(Required work) Every line below containing the word "self" should be found and copied.

(Records to process)
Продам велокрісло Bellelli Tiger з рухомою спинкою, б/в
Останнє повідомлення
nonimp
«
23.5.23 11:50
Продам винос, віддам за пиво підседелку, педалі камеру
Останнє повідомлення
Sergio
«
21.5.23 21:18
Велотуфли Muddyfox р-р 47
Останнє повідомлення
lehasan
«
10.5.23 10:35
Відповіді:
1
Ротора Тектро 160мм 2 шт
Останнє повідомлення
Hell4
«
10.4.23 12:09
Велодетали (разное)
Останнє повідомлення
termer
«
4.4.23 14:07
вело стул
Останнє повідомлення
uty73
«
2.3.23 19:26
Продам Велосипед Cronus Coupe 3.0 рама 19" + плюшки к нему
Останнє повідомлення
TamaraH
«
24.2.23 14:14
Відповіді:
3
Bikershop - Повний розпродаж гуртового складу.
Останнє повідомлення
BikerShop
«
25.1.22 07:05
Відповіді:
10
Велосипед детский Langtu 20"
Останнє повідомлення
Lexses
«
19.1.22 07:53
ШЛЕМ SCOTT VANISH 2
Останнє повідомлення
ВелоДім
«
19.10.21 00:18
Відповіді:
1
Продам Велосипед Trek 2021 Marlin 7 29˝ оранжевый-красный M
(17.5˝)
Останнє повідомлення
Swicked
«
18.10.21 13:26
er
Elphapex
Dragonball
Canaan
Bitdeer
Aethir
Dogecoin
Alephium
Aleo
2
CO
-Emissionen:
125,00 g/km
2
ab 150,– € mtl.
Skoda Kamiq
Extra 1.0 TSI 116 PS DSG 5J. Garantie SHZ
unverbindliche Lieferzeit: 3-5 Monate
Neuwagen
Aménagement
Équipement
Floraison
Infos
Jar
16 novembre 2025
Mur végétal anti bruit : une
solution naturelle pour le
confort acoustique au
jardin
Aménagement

==

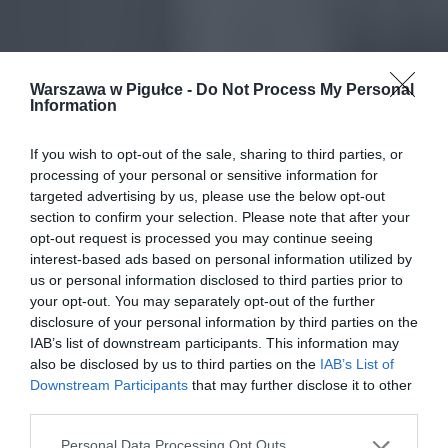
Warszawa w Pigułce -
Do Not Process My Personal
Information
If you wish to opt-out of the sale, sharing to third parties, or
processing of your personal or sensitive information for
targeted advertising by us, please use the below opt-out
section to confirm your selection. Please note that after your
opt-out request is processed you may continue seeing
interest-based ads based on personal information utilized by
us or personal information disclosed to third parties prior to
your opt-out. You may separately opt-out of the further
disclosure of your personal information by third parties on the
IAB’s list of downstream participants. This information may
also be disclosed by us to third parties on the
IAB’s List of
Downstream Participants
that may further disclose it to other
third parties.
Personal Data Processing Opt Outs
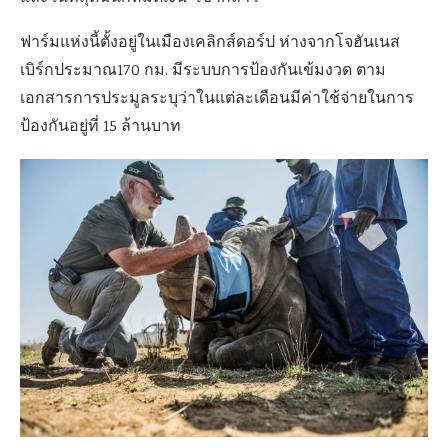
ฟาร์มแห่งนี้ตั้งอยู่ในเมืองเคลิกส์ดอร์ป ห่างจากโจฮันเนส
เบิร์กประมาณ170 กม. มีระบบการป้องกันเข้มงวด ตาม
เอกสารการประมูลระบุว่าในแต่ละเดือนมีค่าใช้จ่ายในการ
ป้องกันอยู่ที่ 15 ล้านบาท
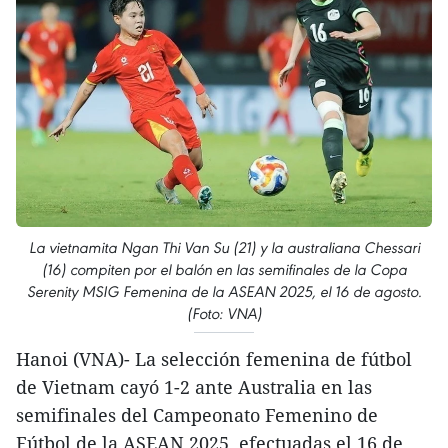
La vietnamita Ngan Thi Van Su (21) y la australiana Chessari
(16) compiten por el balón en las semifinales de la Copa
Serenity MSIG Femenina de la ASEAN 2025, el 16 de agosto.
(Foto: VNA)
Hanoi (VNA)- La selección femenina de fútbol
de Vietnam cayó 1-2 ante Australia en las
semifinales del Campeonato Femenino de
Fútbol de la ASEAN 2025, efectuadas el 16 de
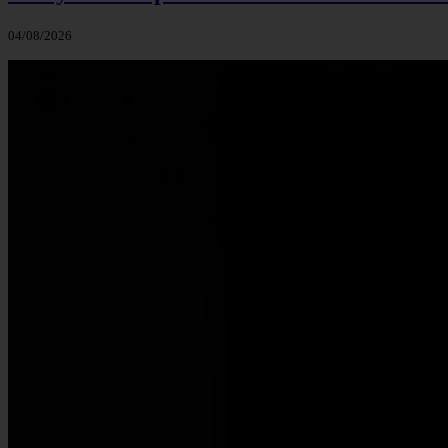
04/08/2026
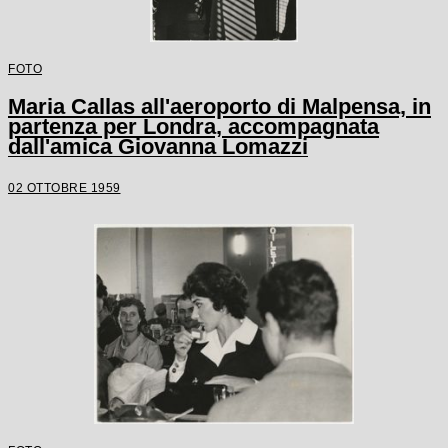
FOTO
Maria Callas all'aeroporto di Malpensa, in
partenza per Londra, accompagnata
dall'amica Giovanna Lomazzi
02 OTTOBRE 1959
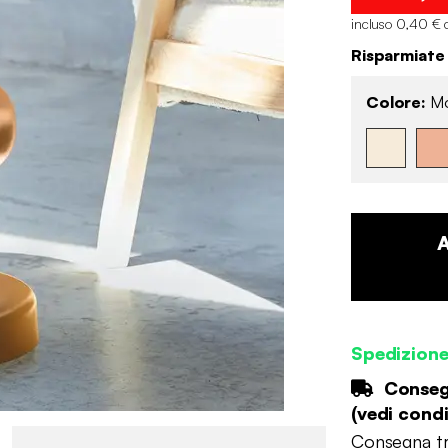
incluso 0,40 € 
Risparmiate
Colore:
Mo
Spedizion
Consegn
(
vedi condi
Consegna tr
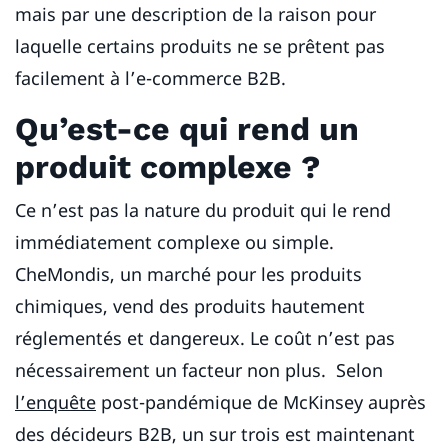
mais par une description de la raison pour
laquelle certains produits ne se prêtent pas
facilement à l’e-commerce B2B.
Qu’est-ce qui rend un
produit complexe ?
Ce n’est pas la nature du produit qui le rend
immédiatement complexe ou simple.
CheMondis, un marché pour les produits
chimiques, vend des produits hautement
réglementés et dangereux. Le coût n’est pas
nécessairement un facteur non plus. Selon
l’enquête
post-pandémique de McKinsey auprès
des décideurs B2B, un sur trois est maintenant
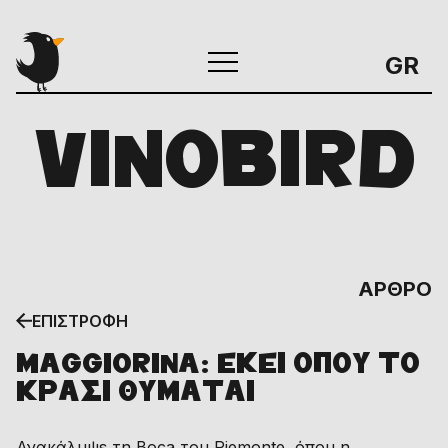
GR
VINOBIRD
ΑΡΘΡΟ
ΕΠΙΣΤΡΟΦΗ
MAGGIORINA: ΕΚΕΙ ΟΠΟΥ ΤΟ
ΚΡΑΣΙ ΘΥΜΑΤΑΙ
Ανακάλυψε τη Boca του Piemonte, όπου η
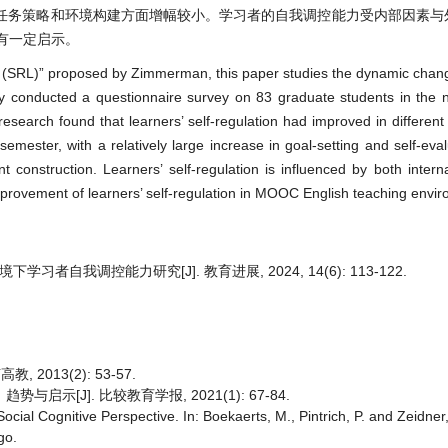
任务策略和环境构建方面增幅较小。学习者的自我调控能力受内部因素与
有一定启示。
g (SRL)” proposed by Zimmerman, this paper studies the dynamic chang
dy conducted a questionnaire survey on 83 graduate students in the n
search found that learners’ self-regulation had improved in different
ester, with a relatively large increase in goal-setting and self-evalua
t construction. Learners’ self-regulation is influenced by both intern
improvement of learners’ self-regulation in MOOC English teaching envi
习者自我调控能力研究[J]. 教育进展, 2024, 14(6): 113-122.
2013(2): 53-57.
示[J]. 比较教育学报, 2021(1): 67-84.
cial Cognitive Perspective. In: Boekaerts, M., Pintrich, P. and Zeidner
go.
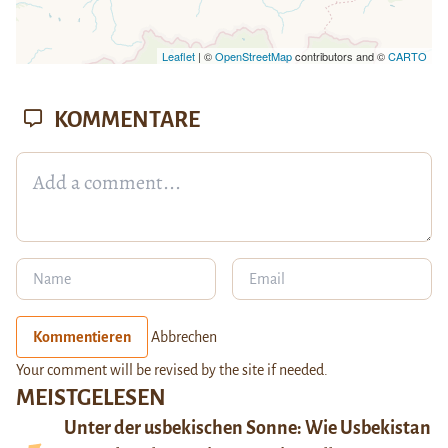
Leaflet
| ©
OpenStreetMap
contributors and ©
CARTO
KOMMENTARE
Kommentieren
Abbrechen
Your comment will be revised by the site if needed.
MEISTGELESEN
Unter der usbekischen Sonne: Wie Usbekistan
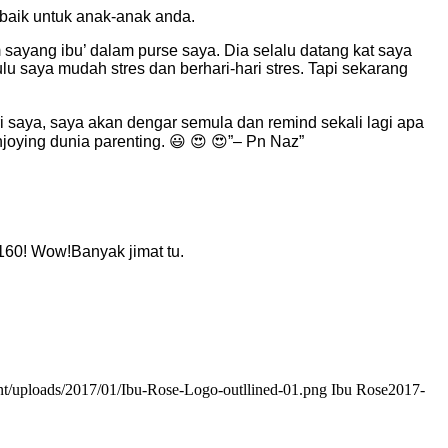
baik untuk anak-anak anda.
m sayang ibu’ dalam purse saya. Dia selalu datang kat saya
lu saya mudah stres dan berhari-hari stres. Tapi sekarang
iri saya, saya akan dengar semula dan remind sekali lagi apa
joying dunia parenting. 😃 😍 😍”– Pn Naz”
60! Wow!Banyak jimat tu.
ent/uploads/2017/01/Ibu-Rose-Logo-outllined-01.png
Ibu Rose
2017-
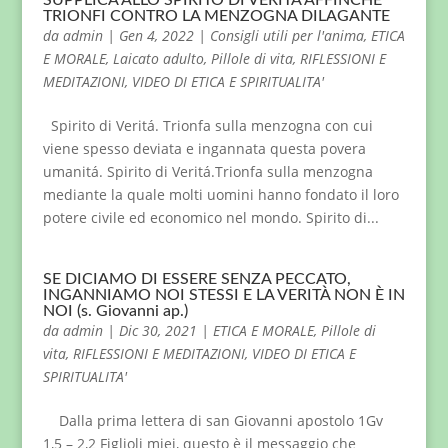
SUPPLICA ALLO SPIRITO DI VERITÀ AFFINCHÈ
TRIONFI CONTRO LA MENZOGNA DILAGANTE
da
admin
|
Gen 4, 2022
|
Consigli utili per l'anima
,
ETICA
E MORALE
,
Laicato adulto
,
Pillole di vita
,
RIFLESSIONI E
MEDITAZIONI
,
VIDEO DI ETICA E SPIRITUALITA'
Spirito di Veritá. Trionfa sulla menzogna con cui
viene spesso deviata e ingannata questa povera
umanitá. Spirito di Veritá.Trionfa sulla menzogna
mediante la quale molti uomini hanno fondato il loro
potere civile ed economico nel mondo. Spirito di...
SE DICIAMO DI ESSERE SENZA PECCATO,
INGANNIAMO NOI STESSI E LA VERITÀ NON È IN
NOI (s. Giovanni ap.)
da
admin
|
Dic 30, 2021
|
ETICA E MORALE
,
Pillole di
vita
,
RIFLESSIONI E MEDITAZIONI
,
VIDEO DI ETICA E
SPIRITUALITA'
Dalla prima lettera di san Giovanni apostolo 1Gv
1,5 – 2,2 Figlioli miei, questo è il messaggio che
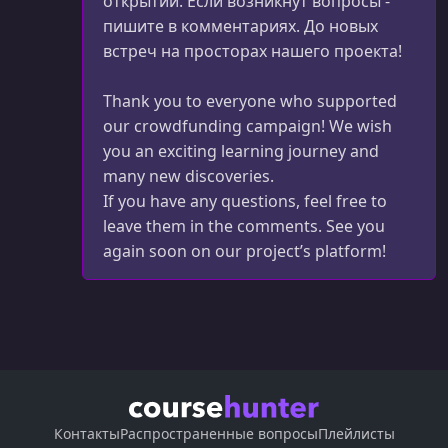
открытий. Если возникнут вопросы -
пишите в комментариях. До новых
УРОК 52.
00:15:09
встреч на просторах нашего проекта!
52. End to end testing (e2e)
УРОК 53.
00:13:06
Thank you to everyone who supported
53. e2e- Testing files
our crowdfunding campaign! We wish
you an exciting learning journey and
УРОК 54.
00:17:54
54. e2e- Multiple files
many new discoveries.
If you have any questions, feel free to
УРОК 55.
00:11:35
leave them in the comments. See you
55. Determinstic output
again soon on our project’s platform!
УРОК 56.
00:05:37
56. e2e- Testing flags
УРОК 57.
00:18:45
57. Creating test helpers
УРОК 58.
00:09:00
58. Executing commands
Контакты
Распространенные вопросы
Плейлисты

(Solution)
search found that learners’ self-regulation had improved in different
ester, with a relatively large increase in goal-setting and self-evalua
t construction. Learners’ self-regulation is influenced by both intern
improvement of learners’ self-regulation in MOOC English teaching envi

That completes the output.